Typically, an application for summary judgment or strike out should be made before or on the filing of the Directions Questionnaire, but it can be made at a later stage.
The Court may also initiate summary judgment or strike out itself, usually when the Court has seen the Defence and before any Case Management Conference (CMC).
If the claim is defended in any way, the Court will send both parties a Directions Questionnaire for completion.
This questionnaire has to be completed by both parties to assist the Court in deciding which track the claim should be allocated to.
Generally speaking, claims worth less than £10,000 are allocated to the small claims track, claims worth between £10,000 and £25,000 are allocated to the fast track and claims worth more than £25,000 are allocated to the multi-track.
There are other factors which the Court will take into account when deciding which track a claim should be allocated to, such as the complexity of the claim, the number of parties, the remedy sought, the amount of oral evidence required and the importance of the claim.
Alternative Dispute Resolution (ADR)
When completing the Directions Questionnaire, the parties are asked to confirm whether they are willing to engage in ADR.
There are many different forms of ADR, including mediation, arbitration, adjudication and Part 36 offers.
For more details, please see our previous blog on alternative dispute resolution.
It is our experience that most business debt recovery claims are settled without the need for a trial.
The Court will make directions as to the way the claim is to be conducted and to set the future timetable up to trial.
These directions will either be made at a Case Management Conference (CMC) or on paper without a hearing.
For the purposes of this blog, we will assume a CMC will take place.
Prior to any CMC, the parties need to try and agree on appropriate directions for the management of the case.
However, please note that even if the parties agree on directions, the Court will not just “rubber stamp” any agreed directions.
Whilst the Judge will try and make an order along the lines that the parties have agreed, the Judge will ensure that the agreement takes into account all of the important features of the case.
It is often the case that when the parties’ legal representatives discuss matters with the Judge at the CMC, the parties are often content with a different order.
Future steps for which directions are normally given are:
- The filing and serving of any further information required to understand the claim;
- Disclosure of documents relevant to the claim;
- Exchange of witness statements;
- The provision of any expert evidence; and
- The fixing of the trial.
Preparing for and managing a trial is very important and can be one of the most stressful parts of the litigation process for both parties and their legal representatives.

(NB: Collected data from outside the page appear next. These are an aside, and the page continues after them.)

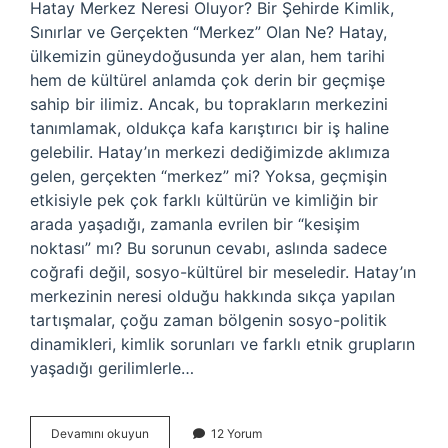
Hatay Merkez Neresi Oluyor? Bir Şehirde Kimlik,
Sınırlar ve Gerçekten “Merkez” Olan Ne? Hatay,
ülkemizin güneydoğusunda yer alan, hem tarihi
hem de kültürel anlamda çok derin bir geçmişe
sahip bir ilimiz. Ancak, bu toprakların merkezini
tanımlamak, oldukça kafa karıştırıcı bir iş haline
gelebilir. Hatay’ın merkezi dediğimizde aklımıza
gelen, gerçekten “merkez” mi? Yoksa, geçmişin
etkisiyle pek çok farklı kültürün ve kimliğin bir
arada yaşadığı, zamanla evrilen bir “kesişim
noktası” mı? Bu sorunun cevabı, aslında sadece
coğrafi değil, sosyo-kültürel bir meseledir. Hatay’ın
merkezinin neresi olduğu hakkında sıkça yapılan
tartışmalar, çoğu zaman bölgenin sosyo-politik
dinamikleri, kimlik sorunları ve farklı etnik grupların
yaşadığı gerilimlerle…
Hatay
Devamını okuyun
12 Yorum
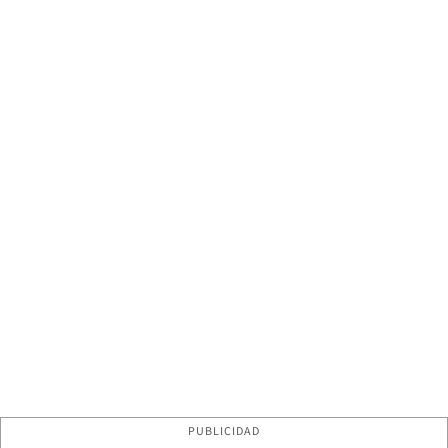
PUBLICIDAD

Those participating in the trial normally include the Judge, witnesses and the parties’ legal representatives (typically both solicitors and counsel).
A few months before the trial, the Court will ask the parties to complete a Pre-Trial Checklist.
This Checklist seeks:
- Confirmation that the parties have complied with all directions;
- Information about how many factual witnesses will give evidence at trial;
- Information regarding matters to be addressed by expert witnesses; and
- An updated/confirmed time estimate for trial.

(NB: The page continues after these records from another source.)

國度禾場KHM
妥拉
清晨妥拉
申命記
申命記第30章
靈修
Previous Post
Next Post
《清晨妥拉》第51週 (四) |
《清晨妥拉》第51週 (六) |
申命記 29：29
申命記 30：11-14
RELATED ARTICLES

After Pre-Trial Checklists have been prepared, the Court may list a Pre-Trial Review Hearing (PTR).
A PTR is more likely to be held if:
- There are significant matters in issue between the parties;
- The claim is substantial; and
- There are any matters which the Court needs to deal with prior to trial, such as the trial date and timetable.
Often the most time-consuming task is the preparation of trial bundles.
Trial bundles typically need to contain:
- All statements of case;
- A case summary and chronology of events;
- All witness statements relied upon as evidence;
- All experts reports;
- All orders made by the Court; and
- All other documents necessary for the claim to be determined.
Your solicitor will also advise you on the logistical arrangements for the trial and what to expect at the trial.